The Brunswick News
German Vargas described coding as “electronic Play-Doh” to the group of middle-school students.
The fun part, he told them, was that they could create anything their imaginations concocted if they used the right coding tools.
“You will be given all these different options, and from all those options you can do whatever you want to do,” said Vargas, assistant vice president for academic student engagement at the College of Coastal Georgia. “… You’re going to do this from scratch.”
Vargas then turned the lesson over to a group of College of Coastal Georgia students, who led the remainder of the coding instruction at the Big Play Center of Excellence, where Coastal Outreach Soccer runs its after-school academic programs.
The college students visited the after-school program many times this semester to teach coding through a partnership with the college’s Math and Engineering Club and Coastal Outreach Soccer.
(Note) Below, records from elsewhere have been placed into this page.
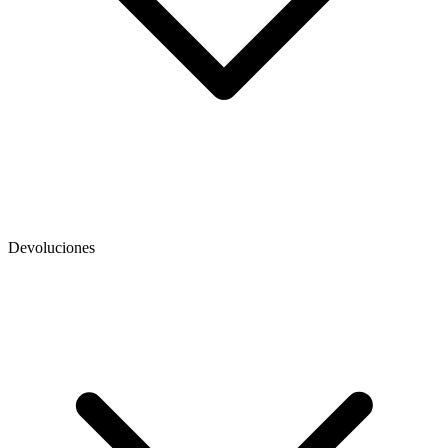
Devoluciones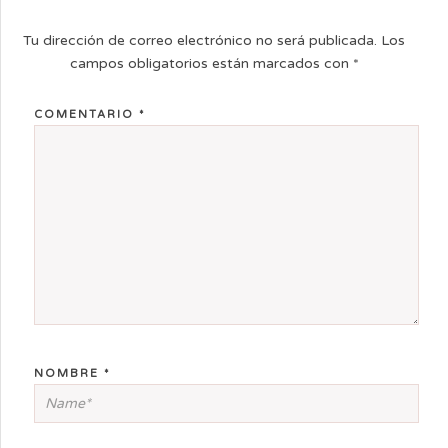
Tu dirección de correo electrónico no será publicada.
Los
campos obligatorios están marcados con
*
COMENTARIO
*
NOMBRE
*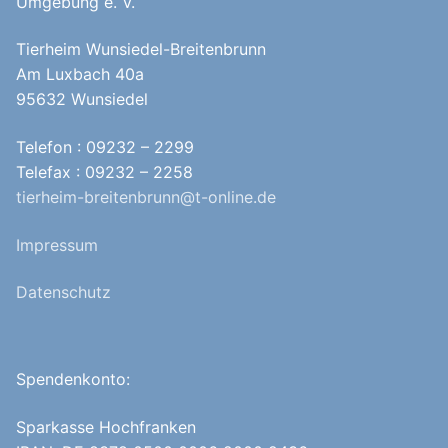
Umgebung e. V.
Tierheim Wunsiedel-Breitenbrunn
Am Luxbach 40a
95632 Wunsiedel
Telefon : 09232 – 2299
Telefax : 09232 – 2258
tierheim-breitenbrunn@t-online.de
Impressum
Datenschutz
Spendenkonto:
Sparkasse Hochfranken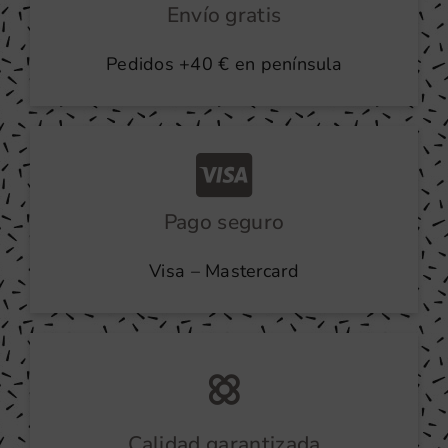
Envío gratis
Pedidos +40 € en península
Pago seguro
Visa – Mastercard
Calidad garantizada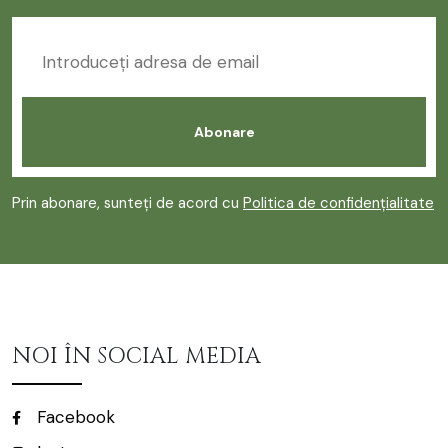
Prin abonare, sunteți de acord cu
Politica de confidențialitate
NOI ÎN SOCIAL MEDIA
Facebook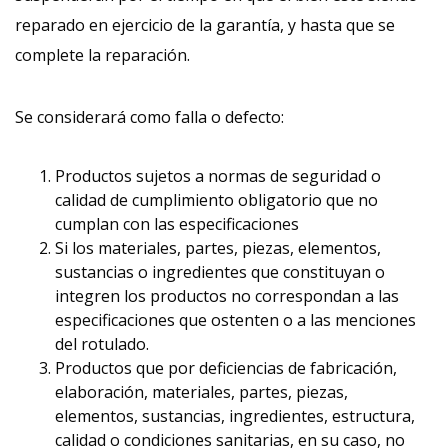
reparado en ejercicio de la garantía, y hasta que se
complete la reparación.
Se considerará como falla o defecto:
Productos sujetos a normas de seguridad o
calidad de cumplimiento obligatorio que no
cumplan con las especificaciones
Si los materiales, partes, piezas, elementos,
sustancias o ingredientes que constituyan o
integren los productos no correspondan a las
especificaciones que ostenten o a las menciones
del rotulado.
Productos que por deficiencias de fabricación,
elaboración, materiales, partes, piezas,
elementos, sustancias, ingredientes, estructura,
calidad o condiciones sanitarias, en su caso, no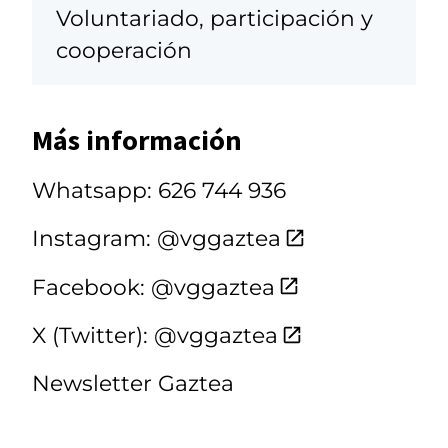
Voluntariado, participación y
cooperación
Más información
Whatsapp: 626 744 936
Instagram: @vggaztea
Facebook: @vggaztea
X (Twitter): @vggaztea
Newsletter Gaztea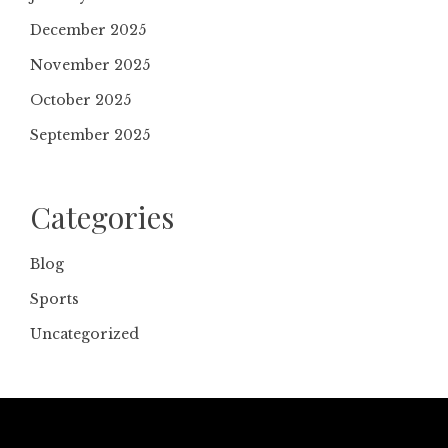
December 2025
November 2025
October 2025
September 2025
Categories
Blog
Sports
Uncategorized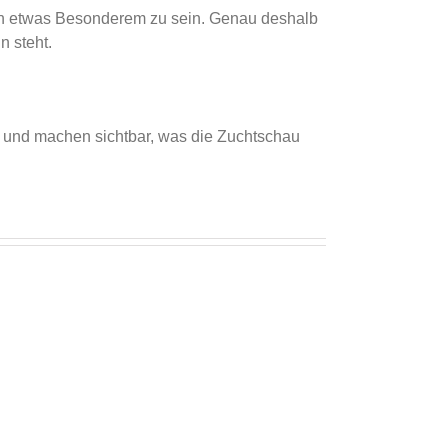
 von etwas Besonderem zu sein. Genau deshalb
n steht.
 und machen sichtbar, was die Zuchtschau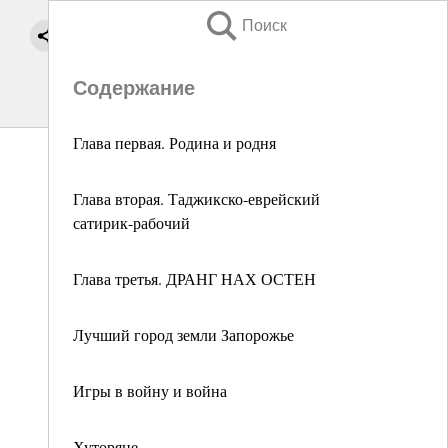
Поиск
Содержание
Глава первая. Родина и родня
Глава вторая. Таджикско-еврейский
сатирик-рабочий
Глава третья. ДРАНГ НАХ ОСТЕН
Лучший город земли Запорожье
Игры в войну и война
Хуторяне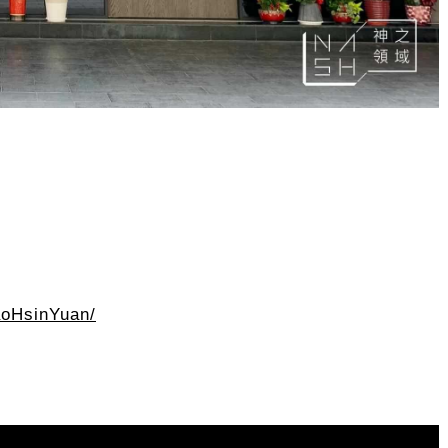
aoHsinYuan/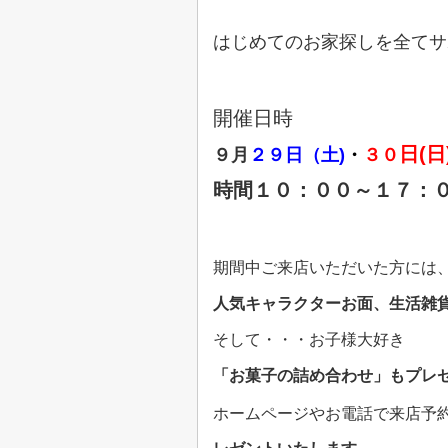
はじめてのお家探しを全てサ
開催日時
日(日
９
月
２９
日（土)
・
３０
時間１０：００～１７：
期間中ご来店いただいた方には
人気キャラクターお面、生活雑
そして・・・お子様大好き
「お菓子の詰め合わせ」もプレゼン
ホームページやお電話で来店予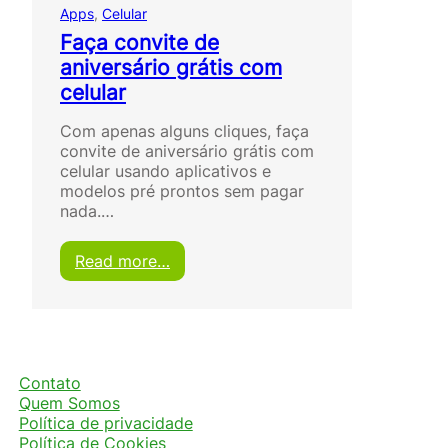
Apps
, 
Celular
Faça convite de
aniversário grátis com
celular
Com apenas alguns cliques, faça
convite de aniversário grátis com
celular usando aplicativos e
modelos pré prontos sem pagar
nada.…
:
Read more…
F
a
ç
a
c
o
Contato
n
Quem Somos
v
Política de privacidade
i
Política de Cookies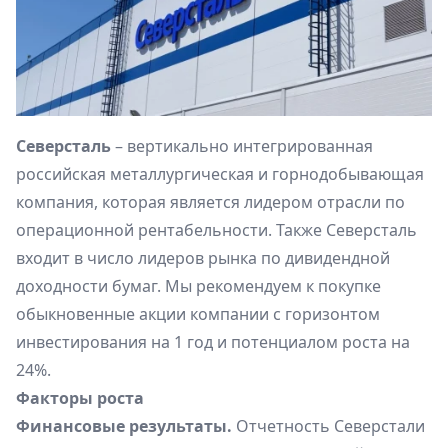
Северсталь
– вертикально интегрированная
российская металлургическая и горнодобывающая
компания, которая является лидером отрасли по
операционной рентабельности. Также Северсталь
входит в число лидеров рынка по дивидендной
доходности бумаг. Мы рекомендуем к покупке
обыкновенные акции компании с горизонтом
инвестирования на 1 год и потенциалом роста на
24%.
Факторы роста
Финансовые результаты.
Отчетность Северстали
“It’s been really fun. They’ve all responded really well,” said Julia Garner, a junior mathematics major who helped with the tutoring. “They’re all energetic and happy to learn, which is the best thing you can see out of any kind of student.”
The partnership with the college began with a conversation between Glynn County Schools administrators and Shawn Williams, the founder of Coastal Outreach Soccer.
Williams was seeking ways to create more STEM education opportunities in the community. When he asked for support, he said he received quick and eager assistance.
“We’re reinforcing what they’re learning in the classroom and taking that to another level of being able to problem solve and to engage,” he said.
Williams hopes to add robotics education this summer if grant funding comes through.
The students in the after-school program at the academic center also participate in the soccer program. Williams hopes that the students will learn to associate their love for soccer with the education opportunities they’re also receiving.
Coastal Outreach Soccer also added a book club for its girls this year that has been led by local female community leaders who can serve as mentors.
“Through the Women’s Sports Foundation, they sent us books to be able to engage our girls,” Williams said. “This was a national initiative for us to be able to start getting our young ladies involved in reading and also for them to see other athletes and to be able to read about the challenges that they’ve had to overcome and also the successes that they’ve had.”
The ultimate goal of Coastal Outreach Soccer, Williams said, is to help students reach graduation. The coding lessons and book club contribute to that greater purpose, he said.
“We are reinforcing that education is an important part of this program,” Williams said.
The coding lessons with the college students began with the basics and progressed to the point that the younger students were creating their own codes. Coding could open a trove of opportunities for the students, Vargas said.
“You can do so many things with coding that it’s going to be a skill that is going to be useful not only if they’re going into computer science but for any discipline that they’re going into,” he said.